# Algorithmic Fairness, Accountability, and Ethics, Spring 2023
# Exercise 2

The first three parts require no programming.
The final part requires programming and will be reused for Mandatory Assignment 1.

## Task 1 (basics)

Take a look at the following set of individuals:

![](001.png)

As in the lecture, individuals that have the target (T = 1) are drawn in blue, others (T = 0) are drawn in red. G = 0 refers to the triangle group, G = 1 refers to the circle group. Different to the lecture material, the visual split-up happens by selection status, not by target. 

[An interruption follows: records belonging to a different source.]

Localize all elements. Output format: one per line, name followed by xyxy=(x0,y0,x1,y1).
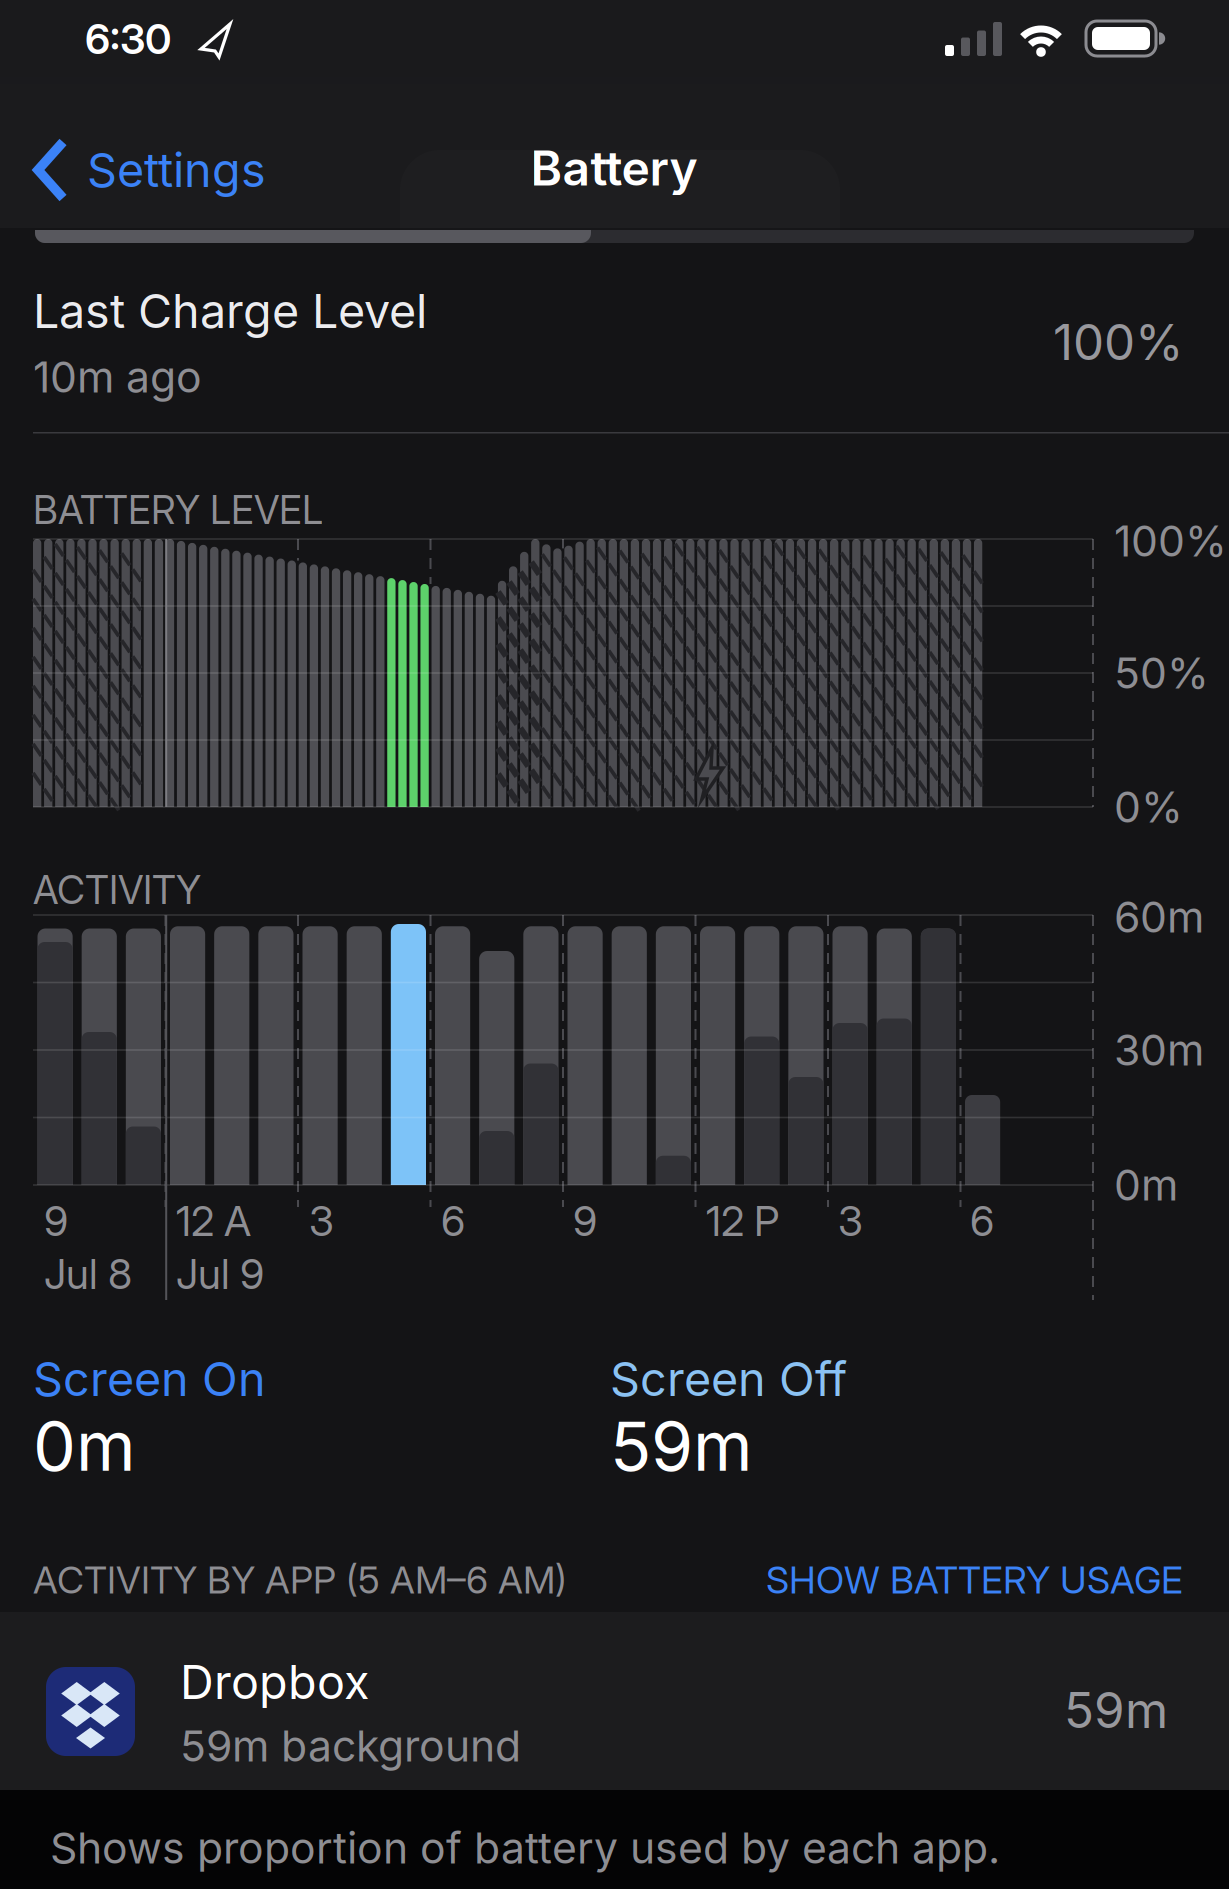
staticText: 50% xyxy=(1114,648,1209,698)
staticText: Screen Off xyxy=(610,1352,847,1407)
staticText: 59m xyxy=(610,1406,753,1486)
staticText: Settings xyxy=(87,142,266,198)
staticText: 0% xyxy=(1114,782,1183,832)
staticText: ACTIVITY xyxy=(33,867,201,913)
staticText: 0m xyxy=(33,1406,136,1486)
staticText: 9 xyxy=(573,1197,597,1245)
staticText: 0m xyxy=(1114,1160,1178,1210)
staticText: 60m xyxy=(1114,892,1204,942)
staticText: 100% xyxy=(1053,313,1183,371)
staticText: 10m ago xyxy=(33,352,202,402)
staticText: 9 xyxy=(44,1197,68,1245)
button[interactable]: Screen On xyxy=(33,1345,573,1485)
button[interactable]: SHOW BATTERY USAGE xyxy=(563,1558,1183,1602)
staticText: Battery xyxy=(530,140,698,196)
staticText: ACTIVITY BY APP (5 AM–6 AM) xyxy=(33,1558,567,1602)
staticText: 6:30 xyxy=(85,15,171,63)
staticText: 3 xyxy=(838,1197,863,1245)
button[interactable]: Dropbox xyxy=(0,1612,1229,1790)
staticText: 30m xyxy=(1114,1025,1204,1075)
staticText: Shows proportion of battery used by each… xyxy=(50,1823,1000,1873)
staticText: 59m xyxy=(1064,1681,1168,1739)
staticText: 6 xyxy=(441,1197,465,1245)
staticText: Screen On xyxy=(33,1352,266,1407)
staticText: BATTERY LEVEL xyxy=(33,487,323,533)
staticText: SHOW BATTERY USAGE xyxy=(766,1558,1183,1602)
staticText: 100% xyxy=(1114,516,1227,566)
staticText: 3 xyxy=(309,1197,334,1245)
staticText: 12 A xyxy=(176,1197,251,1245)
staticText: 12 P xyxy=(706,1197,779,1245)
staticText: 59m background xyxy=(180,1721,521,1771)
staticText: Last Charge Level xyxy=(33,284,427,339)
button[interactable]: Screen Off xyxy=(610,1345,1150,1485)
staticText: Jul 8 xyxy=(44,1250,132,1298)
button[interactable]: Back to Settings xyxy=(30,135,266,205)
button[interactable]: Last 24 Hours xyxy=(0,0,1229,1889)
staticText: Dropbox xyxy=(180,1654,369,1710)
staticText: 6 xyxy=(970,1197,994,1245)
staticText: Jul 9 xyxy=(176,1250,264,1298)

- Compute the following probabilities: 
  - $\Pr(G = 1)$ 
  - $\Pr(G = 0)$
  - $\Pr(S = 1 \mid G = 1)$
  - $\Pr(S = 1 \mid G = 0)$
  - $\Pr(S = 1 \mid G = 1, T = 1)$
  - $\Pr(S = 1 \mid G = 0, T = 1)$
- Verify the following fairness criteria
  - $G \perp S$ (demographic parity)
  - $G \perp S | T$ (equalized odds)
  - $G \perp T | S$ (equalized outcome)
- In case one of the fairness conditions is not satisfied, change the example to satisfy it. What is the minimum number of changes necessary in each case? 
- Change the example such that all three fairness conditions hold at the same time.

## Task 2 (Other fairness criteria)

Consider the following fairness criteria: $G \perp T$ and $S \perp T$. 

- Find an intuitive explanation of these criteria, respectively. How would you call them?
- Formally write out how you verify the conditions in the case that $G$, $S$, and $T$ are binary.
- Can all criteria $G \perp S$ (demographic parity), $G \perp T$, and $S \perp T$ hold at the same time? If yes, give an example. If no, reason for the impossibility.

## Task 3 (Fairness/Utility-Tradeoff)

**Remark:** You might find it easier to solve this task by writing some code.

Look at the following two picture that presents group and target as usual, but instead of seeing the outcome of the selection, we just see the score. (You can think about it as the grade point average achieved in school.)

![](002.png)

We discuss a classifier that selects all individuals above a certain (maybe group-specific) threshold.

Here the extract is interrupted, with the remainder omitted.